Problem description: Write out each line of the entries below that holds the word "problém".

Transcribed page contents
"""

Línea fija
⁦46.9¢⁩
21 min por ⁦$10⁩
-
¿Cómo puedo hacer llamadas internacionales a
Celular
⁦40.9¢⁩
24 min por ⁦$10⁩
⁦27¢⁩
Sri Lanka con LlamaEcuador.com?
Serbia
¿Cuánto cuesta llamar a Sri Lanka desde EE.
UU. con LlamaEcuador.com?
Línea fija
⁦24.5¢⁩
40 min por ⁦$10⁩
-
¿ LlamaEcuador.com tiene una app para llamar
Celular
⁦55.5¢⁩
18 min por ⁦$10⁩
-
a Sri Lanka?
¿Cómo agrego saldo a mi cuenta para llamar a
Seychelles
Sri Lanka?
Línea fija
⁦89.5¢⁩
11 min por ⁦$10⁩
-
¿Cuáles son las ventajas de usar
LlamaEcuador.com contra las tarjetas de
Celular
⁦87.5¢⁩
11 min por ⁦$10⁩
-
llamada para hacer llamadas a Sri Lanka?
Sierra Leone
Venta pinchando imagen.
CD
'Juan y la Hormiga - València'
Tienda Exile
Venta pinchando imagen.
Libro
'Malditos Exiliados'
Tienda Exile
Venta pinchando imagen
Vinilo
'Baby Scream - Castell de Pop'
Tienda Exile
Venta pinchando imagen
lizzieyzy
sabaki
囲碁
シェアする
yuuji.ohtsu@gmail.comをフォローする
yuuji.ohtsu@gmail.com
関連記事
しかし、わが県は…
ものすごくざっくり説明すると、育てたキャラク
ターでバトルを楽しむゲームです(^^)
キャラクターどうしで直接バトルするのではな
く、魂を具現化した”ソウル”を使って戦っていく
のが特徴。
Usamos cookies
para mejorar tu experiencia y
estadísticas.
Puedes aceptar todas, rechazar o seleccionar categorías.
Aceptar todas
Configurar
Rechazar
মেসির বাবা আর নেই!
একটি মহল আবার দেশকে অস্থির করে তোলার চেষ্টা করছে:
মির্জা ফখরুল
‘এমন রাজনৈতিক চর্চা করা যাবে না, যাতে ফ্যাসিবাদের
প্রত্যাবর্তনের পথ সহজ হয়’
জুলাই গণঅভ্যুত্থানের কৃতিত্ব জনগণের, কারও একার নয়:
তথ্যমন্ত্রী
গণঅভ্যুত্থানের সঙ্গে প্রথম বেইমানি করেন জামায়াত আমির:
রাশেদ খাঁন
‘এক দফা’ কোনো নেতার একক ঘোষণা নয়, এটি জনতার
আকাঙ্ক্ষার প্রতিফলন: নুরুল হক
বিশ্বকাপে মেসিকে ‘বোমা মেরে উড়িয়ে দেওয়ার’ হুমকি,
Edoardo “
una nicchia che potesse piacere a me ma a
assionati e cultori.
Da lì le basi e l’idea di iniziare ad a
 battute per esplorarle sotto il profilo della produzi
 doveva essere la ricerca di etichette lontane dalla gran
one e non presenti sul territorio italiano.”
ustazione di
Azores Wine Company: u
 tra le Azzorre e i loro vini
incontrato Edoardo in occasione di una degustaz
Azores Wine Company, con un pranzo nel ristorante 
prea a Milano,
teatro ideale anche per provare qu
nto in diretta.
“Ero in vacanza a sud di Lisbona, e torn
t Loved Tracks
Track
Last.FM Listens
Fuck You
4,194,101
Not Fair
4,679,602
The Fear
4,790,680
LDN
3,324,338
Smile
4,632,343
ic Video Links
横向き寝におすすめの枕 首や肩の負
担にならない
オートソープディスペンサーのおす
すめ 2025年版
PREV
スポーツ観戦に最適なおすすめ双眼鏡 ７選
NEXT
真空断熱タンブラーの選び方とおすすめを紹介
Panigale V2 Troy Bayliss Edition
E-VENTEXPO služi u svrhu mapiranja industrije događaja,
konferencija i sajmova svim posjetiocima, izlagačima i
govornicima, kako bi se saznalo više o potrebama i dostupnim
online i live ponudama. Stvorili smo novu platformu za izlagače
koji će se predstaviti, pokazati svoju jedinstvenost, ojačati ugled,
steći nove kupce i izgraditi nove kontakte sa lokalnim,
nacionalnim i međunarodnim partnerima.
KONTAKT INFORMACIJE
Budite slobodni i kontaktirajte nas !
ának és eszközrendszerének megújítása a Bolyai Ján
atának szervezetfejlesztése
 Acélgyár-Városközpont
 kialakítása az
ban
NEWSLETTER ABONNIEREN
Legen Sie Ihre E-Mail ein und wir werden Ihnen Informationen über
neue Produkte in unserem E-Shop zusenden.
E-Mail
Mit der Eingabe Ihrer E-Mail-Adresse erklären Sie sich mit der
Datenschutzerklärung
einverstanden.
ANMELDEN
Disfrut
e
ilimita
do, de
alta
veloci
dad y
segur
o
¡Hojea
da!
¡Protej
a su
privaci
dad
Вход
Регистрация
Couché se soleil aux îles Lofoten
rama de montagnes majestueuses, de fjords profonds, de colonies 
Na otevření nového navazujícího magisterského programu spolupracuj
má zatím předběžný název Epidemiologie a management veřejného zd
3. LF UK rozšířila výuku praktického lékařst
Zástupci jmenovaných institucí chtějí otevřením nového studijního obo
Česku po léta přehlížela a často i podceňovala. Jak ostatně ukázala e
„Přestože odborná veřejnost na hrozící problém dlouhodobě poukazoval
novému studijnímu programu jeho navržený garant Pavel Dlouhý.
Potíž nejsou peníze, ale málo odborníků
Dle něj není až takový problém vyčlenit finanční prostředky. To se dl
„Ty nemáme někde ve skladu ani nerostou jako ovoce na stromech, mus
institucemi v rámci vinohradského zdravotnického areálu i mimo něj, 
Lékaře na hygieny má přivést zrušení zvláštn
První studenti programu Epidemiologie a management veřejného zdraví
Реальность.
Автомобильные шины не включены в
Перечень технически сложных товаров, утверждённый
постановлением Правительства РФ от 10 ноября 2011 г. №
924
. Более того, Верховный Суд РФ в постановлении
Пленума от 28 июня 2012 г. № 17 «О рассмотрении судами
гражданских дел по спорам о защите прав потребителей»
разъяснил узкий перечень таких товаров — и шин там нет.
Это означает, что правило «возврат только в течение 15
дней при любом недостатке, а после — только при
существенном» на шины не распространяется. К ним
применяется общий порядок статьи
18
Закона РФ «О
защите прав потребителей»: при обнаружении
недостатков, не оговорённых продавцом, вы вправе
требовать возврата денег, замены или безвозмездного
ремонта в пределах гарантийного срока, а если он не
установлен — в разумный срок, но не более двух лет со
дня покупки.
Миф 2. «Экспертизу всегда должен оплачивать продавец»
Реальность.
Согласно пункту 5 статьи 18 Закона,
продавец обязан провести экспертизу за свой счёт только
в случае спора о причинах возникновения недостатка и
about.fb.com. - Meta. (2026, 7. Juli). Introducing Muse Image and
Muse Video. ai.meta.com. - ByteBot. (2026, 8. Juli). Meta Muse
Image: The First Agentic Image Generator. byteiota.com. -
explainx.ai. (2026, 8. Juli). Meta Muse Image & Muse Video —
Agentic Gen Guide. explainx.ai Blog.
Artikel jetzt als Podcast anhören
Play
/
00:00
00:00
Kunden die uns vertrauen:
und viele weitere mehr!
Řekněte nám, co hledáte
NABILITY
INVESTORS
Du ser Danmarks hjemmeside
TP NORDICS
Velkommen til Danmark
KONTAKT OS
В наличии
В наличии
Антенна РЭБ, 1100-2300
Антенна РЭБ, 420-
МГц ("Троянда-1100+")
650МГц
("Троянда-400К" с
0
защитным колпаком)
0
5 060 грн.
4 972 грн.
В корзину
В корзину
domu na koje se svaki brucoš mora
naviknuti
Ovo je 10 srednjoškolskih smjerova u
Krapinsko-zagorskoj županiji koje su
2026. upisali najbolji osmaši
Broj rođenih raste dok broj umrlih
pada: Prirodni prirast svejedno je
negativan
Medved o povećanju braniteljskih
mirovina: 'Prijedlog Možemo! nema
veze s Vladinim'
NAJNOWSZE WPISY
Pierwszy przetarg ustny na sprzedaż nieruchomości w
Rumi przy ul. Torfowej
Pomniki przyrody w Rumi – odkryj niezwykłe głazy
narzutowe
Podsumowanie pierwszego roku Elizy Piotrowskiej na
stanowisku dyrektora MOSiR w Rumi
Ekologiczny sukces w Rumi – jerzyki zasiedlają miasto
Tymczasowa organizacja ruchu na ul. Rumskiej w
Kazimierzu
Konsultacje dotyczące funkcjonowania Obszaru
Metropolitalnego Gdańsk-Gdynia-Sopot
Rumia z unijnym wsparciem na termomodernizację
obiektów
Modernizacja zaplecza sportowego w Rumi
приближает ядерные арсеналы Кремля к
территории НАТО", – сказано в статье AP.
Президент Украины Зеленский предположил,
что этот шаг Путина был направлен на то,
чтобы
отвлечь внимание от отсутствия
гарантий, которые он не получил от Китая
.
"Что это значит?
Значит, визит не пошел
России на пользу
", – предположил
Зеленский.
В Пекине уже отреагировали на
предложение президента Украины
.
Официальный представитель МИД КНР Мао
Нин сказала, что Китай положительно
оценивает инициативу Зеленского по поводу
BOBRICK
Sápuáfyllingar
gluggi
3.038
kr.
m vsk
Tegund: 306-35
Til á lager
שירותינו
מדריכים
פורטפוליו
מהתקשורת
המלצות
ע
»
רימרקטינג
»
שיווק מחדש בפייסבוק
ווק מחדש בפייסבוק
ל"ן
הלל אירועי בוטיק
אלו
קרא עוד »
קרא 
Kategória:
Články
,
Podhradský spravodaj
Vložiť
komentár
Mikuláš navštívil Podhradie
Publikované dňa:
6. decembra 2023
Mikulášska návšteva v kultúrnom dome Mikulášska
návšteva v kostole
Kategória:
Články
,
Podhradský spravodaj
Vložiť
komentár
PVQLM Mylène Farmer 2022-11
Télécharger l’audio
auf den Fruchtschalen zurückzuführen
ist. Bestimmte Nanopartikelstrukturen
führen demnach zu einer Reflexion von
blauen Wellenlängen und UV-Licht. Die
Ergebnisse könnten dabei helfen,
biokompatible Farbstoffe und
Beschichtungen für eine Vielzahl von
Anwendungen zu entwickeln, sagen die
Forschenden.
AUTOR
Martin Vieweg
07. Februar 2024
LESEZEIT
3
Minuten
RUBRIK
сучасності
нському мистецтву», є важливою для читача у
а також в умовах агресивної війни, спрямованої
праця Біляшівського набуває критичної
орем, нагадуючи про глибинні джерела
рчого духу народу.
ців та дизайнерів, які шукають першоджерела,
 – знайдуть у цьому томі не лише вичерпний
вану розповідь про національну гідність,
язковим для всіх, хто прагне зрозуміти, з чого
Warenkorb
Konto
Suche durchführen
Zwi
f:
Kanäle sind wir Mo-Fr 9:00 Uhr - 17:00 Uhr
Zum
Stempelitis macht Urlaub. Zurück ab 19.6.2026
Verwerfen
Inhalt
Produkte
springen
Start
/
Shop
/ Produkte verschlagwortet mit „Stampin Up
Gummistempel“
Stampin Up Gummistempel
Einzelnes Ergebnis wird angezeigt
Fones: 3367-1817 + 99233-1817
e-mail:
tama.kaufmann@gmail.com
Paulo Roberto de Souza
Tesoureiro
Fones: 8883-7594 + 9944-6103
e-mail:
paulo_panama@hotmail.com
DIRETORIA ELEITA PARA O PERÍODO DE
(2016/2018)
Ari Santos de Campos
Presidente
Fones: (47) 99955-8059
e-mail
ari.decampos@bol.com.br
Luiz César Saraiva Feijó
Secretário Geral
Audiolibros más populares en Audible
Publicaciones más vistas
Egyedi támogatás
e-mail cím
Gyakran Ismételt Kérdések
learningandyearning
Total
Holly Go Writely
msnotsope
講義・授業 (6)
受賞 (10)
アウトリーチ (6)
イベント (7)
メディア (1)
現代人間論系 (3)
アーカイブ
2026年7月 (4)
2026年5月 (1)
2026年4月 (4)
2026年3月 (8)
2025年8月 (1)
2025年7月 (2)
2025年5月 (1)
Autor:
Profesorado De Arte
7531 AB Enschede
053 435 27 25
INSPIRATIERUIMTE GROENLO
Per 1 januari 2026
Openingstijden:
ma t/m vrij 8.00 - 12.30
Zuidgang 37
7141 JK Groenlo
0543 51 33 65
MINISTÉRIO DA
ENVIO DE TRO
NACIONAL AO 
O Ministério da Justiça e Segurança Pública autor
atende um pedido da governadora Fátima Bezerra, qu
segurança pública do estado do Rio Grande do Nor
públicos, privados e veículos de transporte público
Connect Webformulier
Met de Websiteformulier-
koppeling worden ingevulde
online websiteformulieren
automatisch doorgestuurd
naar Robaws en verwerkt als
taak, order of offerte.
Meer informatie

"""

Your solution:
„Přestože odborná veřejnost na hrozící problém dlouhodobě poukazoval
Dle něj není až takový problém vyčlenit finanční prostředky. To se dl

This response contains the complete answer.